Top Tags

City and State: The other argument for recreational pot

By Rebecca Lewis, June 3

The push to legalize marijuana for recreational use is gaining momentum in New York. Democratic gubernatorial candidate Cynthia Nixon is pushing for it, Gov. Andrew Cuomo has signaled that he is open to it and New York City Mayor Bill de Blasio has concluded that it is inevitable.

Much of this drive appears to come from a social justice campaign to end racial disparities in arrests for marijuana offenses. Nixon made that clear in her campaign video. De Blasio’s new position, which included a demand that the NYPD stop making arrests for smoking marijuana in public, came after reports of enforcement disproportionately affecting black and Latino residents.

But changes could remove or ease restrictions on medical marijuana in New York and might even help to curb the state’s opioid epidemic.

New York has a medical marijuana program, but it is more restrictive than in other states. For instance, a person must be diagnosed with a qualifying condition. While that list was recently expanded to include post-traumatic stress disorder, a patient must still have a “severe, debilitating or life-threatening” condition, which leaves out many others who may benefit from medical marijuana.

However, legalizing recreational marijuana would not automatically mean major changes to medical marijuana. Assemblyman Richard Gottfried, who chairs the Health Committee, has been pushing to expand the program for the past two years, including legislation that would broaden the list of qualifying conditions. He said that the full legalization of recreational marijuana would not necessarily change the medical marijuana program, and wants to make sure that everyone understands the difference between cannabis for recreational purposes and cannabis for medical purposes.
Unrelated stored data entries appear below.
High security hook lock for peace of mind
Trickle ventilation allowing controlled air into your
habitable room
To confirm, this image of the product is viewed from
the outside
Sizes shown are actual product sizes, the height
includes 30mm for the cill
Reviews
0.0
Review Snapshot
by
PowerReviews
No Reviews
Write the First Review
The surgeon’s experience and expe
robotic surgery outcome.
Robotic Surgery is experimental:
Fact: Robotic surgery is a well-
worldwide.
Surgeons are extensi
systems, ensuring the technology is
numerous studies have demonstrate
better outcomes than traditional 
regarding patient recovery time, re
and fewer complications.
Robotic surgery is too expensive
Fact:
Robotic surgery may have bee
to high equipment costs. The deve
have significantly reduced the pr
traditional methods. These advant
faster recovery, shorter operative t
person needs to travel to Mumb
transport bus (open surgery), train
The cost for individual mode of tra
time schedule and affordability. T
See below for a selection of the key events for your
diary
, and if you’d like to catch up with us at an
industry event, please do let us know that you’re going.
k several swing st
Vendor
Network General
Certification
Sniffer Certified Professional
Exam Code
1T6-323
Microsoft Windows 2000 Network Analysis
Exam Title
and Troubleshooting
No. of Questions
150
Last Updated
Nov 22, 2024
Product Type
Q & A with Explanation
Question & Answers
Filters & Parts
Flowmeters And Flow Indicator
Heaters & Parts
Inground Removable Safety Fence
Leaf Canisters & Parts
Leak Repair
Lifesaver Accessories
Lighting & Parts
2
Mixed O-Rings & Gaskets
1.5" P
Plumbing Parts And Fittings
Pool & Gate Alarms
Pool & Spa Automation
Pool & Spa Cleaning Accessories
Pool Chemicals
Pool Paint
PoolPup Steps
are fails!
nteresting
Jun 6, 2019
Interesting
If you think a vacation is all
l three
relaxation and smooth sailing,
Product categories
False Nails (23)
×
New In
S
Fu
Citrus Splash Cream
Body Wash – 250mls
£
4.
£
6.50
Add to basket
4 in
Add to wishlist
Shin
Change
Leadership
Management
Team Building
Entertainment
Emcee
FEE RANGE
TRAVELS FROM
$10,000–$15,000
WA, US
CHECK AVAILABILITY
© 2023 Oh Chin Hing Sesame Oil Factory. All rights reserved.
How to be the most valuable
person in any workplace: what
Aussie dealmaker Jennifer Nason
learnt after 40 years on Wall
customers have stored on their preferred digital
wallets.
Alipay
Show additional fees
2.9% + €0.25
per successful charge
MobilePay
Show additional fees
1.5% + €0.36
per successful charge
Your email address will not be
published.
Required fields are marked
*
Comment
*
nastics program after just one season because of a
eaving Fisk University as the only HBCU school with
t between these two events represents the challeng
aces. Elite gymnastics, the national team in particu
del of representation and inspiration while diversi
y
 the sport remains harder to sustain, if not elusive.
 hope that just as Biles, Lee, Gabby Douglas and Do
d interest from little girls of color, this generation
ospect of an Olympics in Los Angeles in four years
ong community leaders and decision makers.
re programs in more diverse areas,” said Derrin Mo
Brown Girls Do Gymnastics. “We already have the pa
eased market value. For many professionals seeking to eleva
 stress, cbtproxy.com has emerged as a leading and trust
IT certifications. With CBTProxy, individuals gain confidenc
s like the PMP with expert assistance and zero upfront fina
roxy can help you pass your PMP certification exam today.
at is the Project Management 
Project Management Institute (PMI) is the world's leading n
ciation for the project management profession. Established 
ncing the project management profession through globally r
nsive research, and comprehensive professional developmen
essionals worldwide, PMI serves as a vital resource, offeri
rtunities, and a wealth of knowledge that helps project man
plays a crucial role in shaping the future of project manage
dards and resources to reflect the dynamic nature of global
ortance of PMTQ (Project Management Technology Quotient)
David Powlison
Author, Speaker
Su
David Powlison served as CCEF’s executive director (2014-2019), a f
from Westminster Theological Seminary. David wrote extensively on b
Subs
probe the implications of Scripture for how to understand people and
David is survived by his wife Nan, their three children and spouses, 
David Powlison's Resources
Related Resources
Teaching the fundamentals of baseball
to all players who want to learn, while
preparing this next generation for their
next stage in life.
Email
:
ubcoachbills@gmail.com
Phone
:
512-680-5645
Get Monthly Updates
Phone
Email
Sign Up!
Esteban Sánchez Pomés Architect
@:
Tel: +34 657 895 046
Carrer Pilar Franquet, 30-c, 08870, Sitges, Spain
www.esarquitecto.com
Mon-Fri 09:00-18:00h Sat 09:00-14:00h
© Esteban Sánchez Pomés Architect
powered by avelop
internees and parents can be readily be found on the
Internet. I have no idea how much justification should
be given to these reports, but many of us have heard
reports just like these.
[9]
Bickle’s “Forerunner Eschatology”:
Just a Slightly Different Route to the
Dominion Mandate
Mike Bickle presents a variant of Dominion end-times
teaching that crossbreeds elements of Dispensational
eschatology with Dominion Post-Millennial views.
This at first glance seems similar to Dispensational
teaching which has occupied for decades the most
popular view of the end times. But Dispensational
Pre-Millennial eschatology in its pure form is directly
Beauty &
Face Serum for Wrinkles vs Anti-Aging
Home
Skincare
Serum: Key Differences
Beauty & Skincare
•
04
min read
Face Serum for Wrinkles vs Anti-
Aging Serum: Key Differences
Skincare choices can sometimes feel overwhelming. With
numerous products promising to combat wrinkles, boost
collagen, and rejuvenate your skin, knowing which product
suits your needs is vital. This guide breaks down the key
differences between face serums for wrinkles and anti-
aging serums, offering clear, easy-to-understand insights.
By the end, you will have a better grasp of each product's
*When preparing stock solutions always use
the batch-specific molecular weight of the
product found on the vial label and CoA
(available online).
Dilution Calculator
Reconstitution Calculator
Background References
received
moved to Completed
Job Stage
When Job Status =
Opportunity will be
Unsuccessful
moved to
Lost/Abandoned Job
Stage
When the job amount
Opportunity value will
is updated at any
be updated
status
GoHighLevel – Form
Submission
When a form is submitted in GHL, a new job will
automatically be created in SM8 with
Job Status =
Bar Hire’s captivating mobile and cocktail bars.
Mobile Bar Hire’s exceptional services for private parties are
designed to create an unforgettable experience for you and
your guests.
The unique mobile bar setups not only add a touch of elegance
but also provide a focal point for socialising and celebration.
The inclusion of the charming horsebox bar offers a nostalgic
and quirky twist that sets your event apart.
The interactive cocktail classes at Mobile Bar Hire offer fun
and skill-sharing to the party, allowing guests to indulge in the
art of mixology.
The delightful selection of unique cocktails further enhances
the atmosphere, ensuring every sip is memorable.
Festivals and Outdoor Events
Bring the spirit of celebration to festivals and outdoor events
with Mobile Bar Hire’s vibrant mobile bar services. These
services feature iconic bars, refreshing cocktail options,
Though the details of full legalization are still unclear, one thing is certain: It would come with new regulations. The state would likely set quality standards and issue new guidelines for how it could be used in the medical community, according to state Sen. Liz Krueger, who is sponsoring legislation to legalize recreational marijuana.

“I like that if you go to buy something, you will know what it is you’re buying, and somebody won’t be stuffing some stuff in the bag that you really shouldn’t be using,” Krueger said.

Proponents also argue that marijuana would help combat the opioid epidemic. Although federal law still restricts most marijuana research, multiple studies have found that areas with legal marijuana had fewer opioid-related deaths than in areas without it.

Like Nixon and de Blasio, Krueger was inspired to introduce the bill to end a law enforcement policy that she saw as unfairly affecting minorities. But she also recognized the potential to curb opioid addiction if patients don’t have to rely on highly addictive drugs for pain relief. Krueger said she has followed overseas studies about new and different ways that cannabis can used by the medical community.

“I’m not saying I’m going around saying it’s the miracle cure for everything, but it seems to be treating the symptoms incredibly effectively without putting these patients into physical risk and danger and almost guaranteed addiction,” Krueger said.

She added that even if someone does not receive a prescription for cannabis, it offers a far safer option than other illicit drugs, alcohol or cigarettes for anyone choosing to self-medicate, as it is poses far fewer risks, cannot lead to overdose and is largely not addictive, with the possible exception of those predisposed to addictive behavior.